SIGCHLD, PTYs, Why Exet Still Can't Properly Deal With Fully Interactive Programs, and What it Will Take to Fix it
Programming can be hard. Sometimes everything just falls into place, and other times, it can seem like every party responsible for the tools you're presented with conspired to ensure that combining them in the way you need would be as difficult as possible.
For this rant, I will be looking at a case of the latter scenario. Get comfortable, because this is going to be a long ride.
I have been working on something called exet. It is designed to be able to do everything the expect utility does, and then some, using its own programming language, purpose built to handle the task. In many ways, it already accomplishes this, and I'm nearing an alpha release, so that others can start playing around with it.
However, there is still one major thing that exet can't do. It can't properly deal with fully interactive programs. Programs that present a prompt, and wait for a user to enter something.
Currently, exet deals with external programs through commands, which are file channels (what exet has instead of conventional variables) with a path that begins with a bang (!). Exet executes commands in much the same way as the shell, connecting to them using pipes. Most interactive programs will actually set themselves into a non-interactive mode when they detect that they're connected to a pipe, which allows this method to work for the majority of programs. This is also easier, and more efficient than the alternative, which is why I set it up first, and have avoided the other "solution" until now. But what happens when a program doesn't have a non-interactive mode, or when you need the interactive version of the command, because of some quirk of what you're trying to do?
A pseudoterminal, or PTY as I will refer to them from here on, is like a pipe, in that it allows one process to be connected to another. The difference is that, to the process on the slave end of the PTY, it appears to be connected to a terminal device, and therefor believes that it is interacting with a user. Whenever you open a graphical terminal window, or "terminal emulator", one of the first things that software does is start a PTY session. It then controls details of the PTY to reflect the size of the window, and the type of terminal being emulated, as well as capturing special "control codes" and responding to them, so that the software running in the session behaves as we would expect it to on a proper terminal.
So how does this help us, and what is the problem?
The first real problem we encounter when dealing with programs attached to pipes is that of buffering. Many programs use the standard I/O library to read and write text to whatever they're connected to. If this is a terminal, then the output of the program is "line buffered", by default. This means that the program waits to output anything until either the buffer is full, or a newline is stored to the buffer. This makes sense if you're interacting with a user, and want every full line to be immediately visible to them. However if the standard I/O is connected to a pipe, it instead defaults to "fully buffered", and the output won't be sent until the buffer is full, or if the program explicitly flushes the buffer. Remember that last bit, it'll be important later.

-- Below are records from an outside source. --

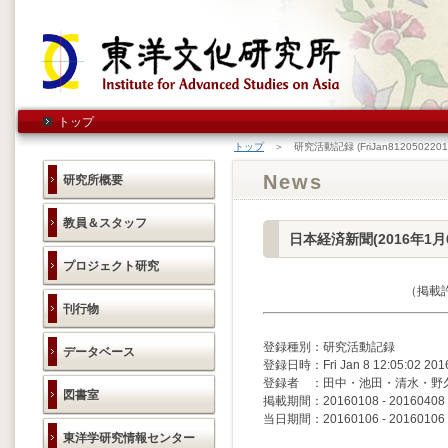
トップ
トップ
＞ 研究活動記録 (FriJan8120502201
News
研究所概要
教員＆スタッフ
日本経済新聞(2016年1
プロジェクト研究
（掲載
刊行物
登録種別：研究活動記録
データベース
登録日時：Fri Jan 8 12:05:02 201
登録者 ：田中・池田・清水・野
図書室
掲載期間：20160108 - 20160408
当日期間：20160106 - 20160106
東洋学研究情報センター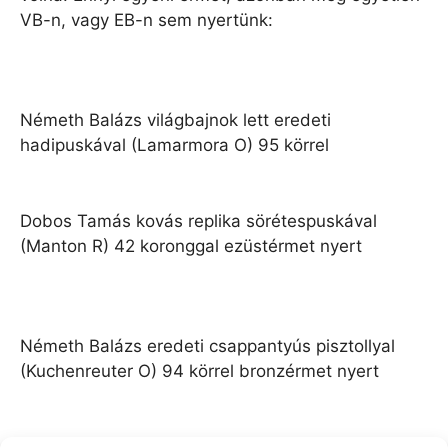
VB-n, vagy EB-n sem nyertünk:
Németh Balázs világbajnok lett eredeti
hadipuskával (Lamarmora O) 95 körrel
Dobos Tamás kovás replika sörétespuskával
(Manton R) 42 koronggal ezüstérmet nyert
Németh Balázs eredeti csappantyús pisztollyal
(Kuchenreuter O) 94 körrel bronzérmet nyert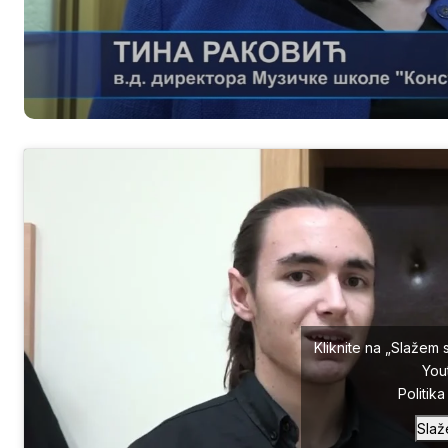
Kliknite na „Slažem 
You
Politik
Slaž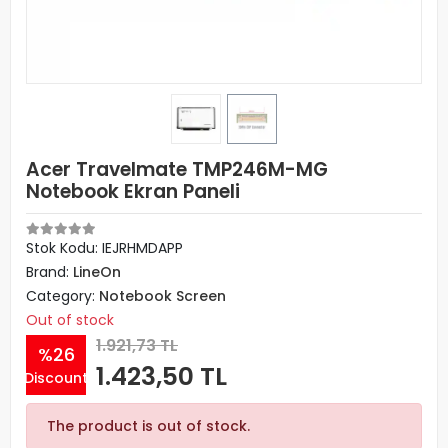
Acer Travelmate TMP246M-MG
Notebook Ekran Paneli
Stok Kodu: IEJRHMDAPP
Brand:
LineOn
Category:
Notebook Screen
Out of stock
1.921,73 TL
%26
1.423,50 TL
Discount
The product is out of stock.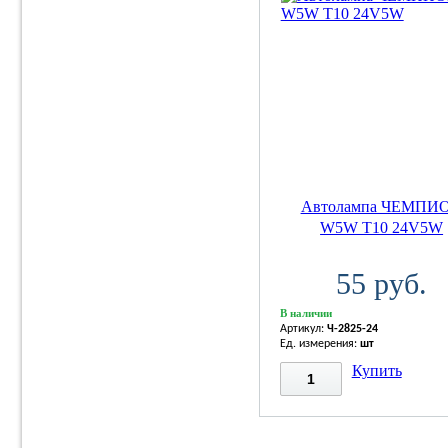
Автолампа ЧЕМПИ
W5W T10 24V5W
55 руб.
В наличии
Артикул:
Ч-2825-24
Ед. измерения:
шт
Купить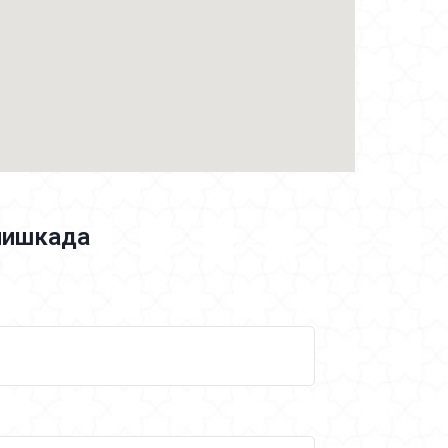
онишкада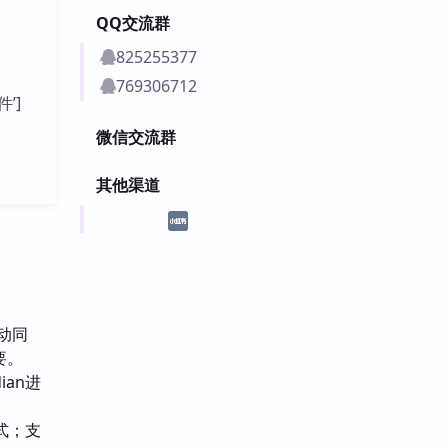
QQ交流群
825255377
769306712
件’]
微信交流群
其他渠道
自动同
要。
ian进
模式；支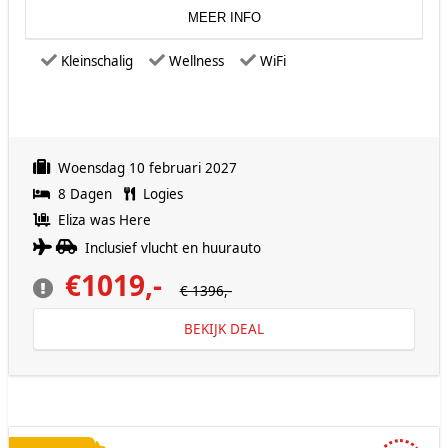
MEER INFO
Kleinschalig
Wellness
WiFi
Woensdag 10 februari 2027
8 Dagen
Logies
Eliza was Here
Inclusief vlucht en huurauto
€1019,-
€ 1396,-
BEKIJK DEAL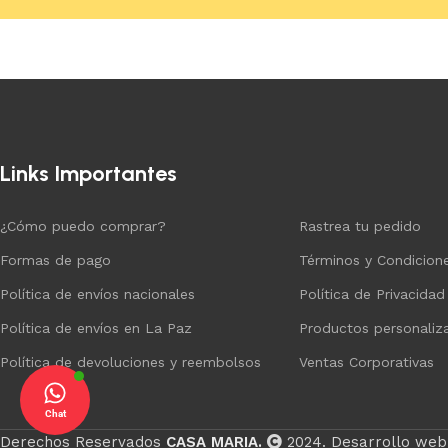
Añadir al carrito
Añadir al carrito
Links Importantes
¿Cómo puedo comprar?
Rastrea tu pedido
Formas de pago
Términos y Condicion
Política de envíos nacionales
Política de Privacidad
Política de envíos en La Paz
Productos personaliz
Política de devoluciones y reembolsos
Ventas Corporativas
Chat
Derechos Reservados
CASA MARIA.
2024. Desarrollo web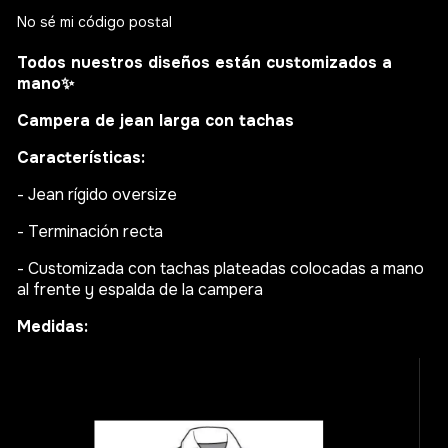
No sé mi código postal
Todos nuestros diseños están customizados a
mano
✨
Campera de jean larga con tachas
Características:
- Jean rígido oversize
- Terminación recta
- Customizada con tachas plateadas colocadas a mano
al frente y espalda de la campera
Medidas: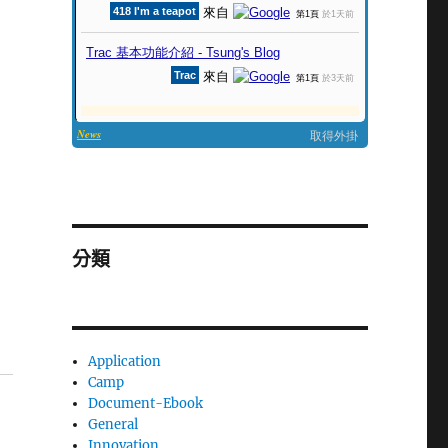
分類
Application
Camp
Document-Ebook
General
Innovation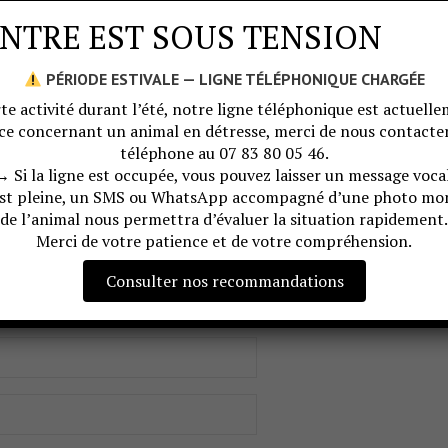
NTRE EST SOUS TENSION
PÉRIODE ESTIVALE — LIGNE TÉLÉPHONIQUE CHARGÉE
te activité durant l’été, notre ligne téléphonique est actuellem
ce concernant un animal en détresse, merci de nous contac
téléphone au 07 83 80 05 46.
→ Si la ligne est occupée, vous pouvez laisser un message vocal
est pleine, un SMS ou WhatsApp accompagné d’une photo mon
de l’animal nous permettra d’évaluer la situation rapidement.
Merci de votre patience et de votre compréhension.
Consulter nos recommandations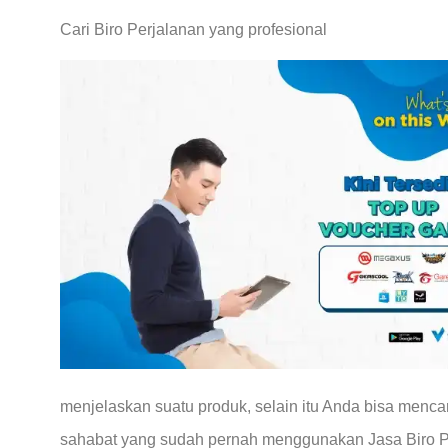
Cari Biro Perjalanan yang profesional
menjelaskan suatu produk, selain itu Anda bisa mencari
sahabat yang sudah pernah menggunakan Jasa Biro P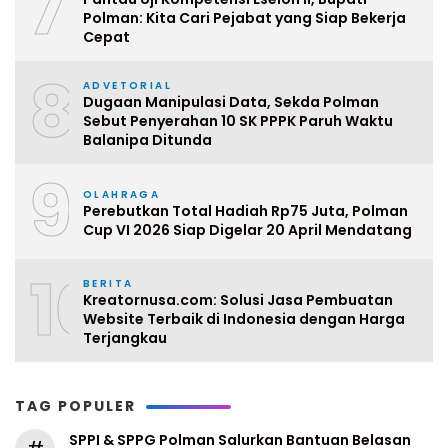
7
Polman: Kita Cari Pejabat yang Siap Bekerja
Cepat
8
ADVETORIAL
Dugaan Manipulasi Data, Sekda Polman
Sebut Penyerahan 10 SK PPPK Paruh Waktu
Balanipa Ditunda
9
OLAHRAGA
Perebutkan Total Hadiah Rp75 Juta, Polman
Cup VI 2026 Siap Digelar 20 April Mendatang
10
BERITA
Kreatornusa.com: Solusi Jasa Pembuatan
Website Terbaik di Indonesia dengan Harga
Terjangkau
TAG POPULER
SPPI & SPPG Polman Salurkan Bantuan Belasan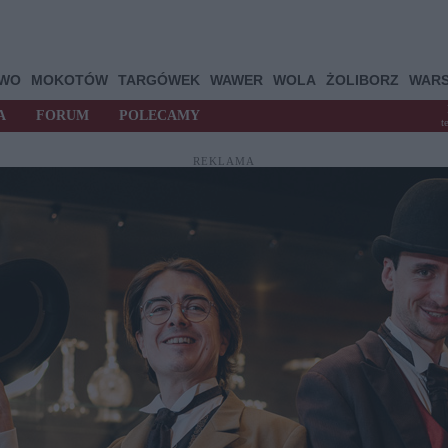
OWO
MOKOTÓW
TARGÓWEK
WAWER
WOLA
ŻOLIBORZ
WAR
A
FORUM
POLECAMY
t
REKLAMA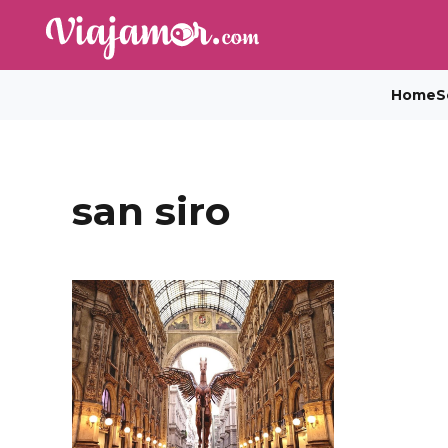
Home
S
san siro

So, if we're using a pipe to redirect output of a program into exet, we could end up waiting forever for input that will never come, because the the buffer never fills, because the process is waiting for exet to make the first move, but we don't know that. But we can solve this by making it think that it's talking to a user by connecting it to PTY. Cool. So we just use a PTY then?
If it were only that simple...
Lets start by looking at the process for setting up pipes, and compare that to the process of setting up a PTY. I will try to condense this as much as possible. It's a lot of information, and we don't really need the details of it.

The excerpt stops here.